One more question. Is it ok if the amp only pushes out 60 RMS and the speakers max is 100 RMS? Some people say that you should over power them by like 5-10 RMS. I wanna know if that will work well with my speakers.
Ya I'm gonna change amps. I'm gonna get an Alpine PDX-V9. It pushes out 100 RMS which is the same as the speakers max. Then turn down the gain a bit so there won't be any distortion. That will work right?
To the OP: The speaker you wire into the amp dictates what ohm level you will be running. You cannot simply select 2 or 4 ohms, the sub is either-or. What sub are you planning on hooking up to the amp? Subs will have a "nominal impedance" rating; some are single voice coil, some are dual. Each voice coil will have it's own impedance, measured in ohms. If you have a single 4 ohm voice coil, you will run the amp at 4 ohms; there is no way to change that speaker to make the amp run 2 ohms. If your sub is a dual 4 ohm voice coil, than you can wire the two coils together in one of two ways. In a series configuration, your dual 4 ohm sub would be at a 8 ohm final load into the amp, while a parallel configuration would put your sub at a 2 ohm final load. Most car audio subs are a single 4 ohm speaker, but higher end subs will often be the dual 4 ohm speakers.

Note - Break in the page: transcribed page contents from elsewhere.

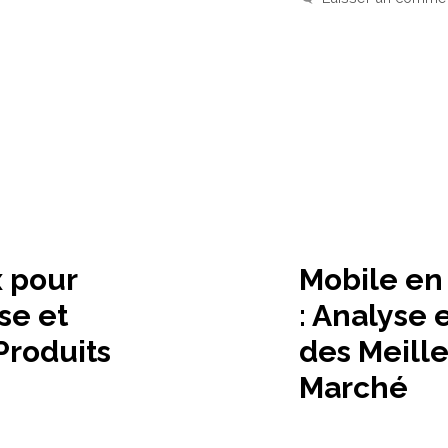
x pour
Mobile en
se et
: Analyse
Produits
des Meill
Marché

As someone else mentioned, your 5 channel amp will allow you to wire four 4-ohm speakers into the 4-channel part, and any sub configuration that does not measure below 2 ohms. You will get more power for the sub(s) at 2 ohms than at 4, but a 4 ohm sub will be slightly better sound quality; the lower the impedance, the lower the signal to noise ratio, meaning more distortion.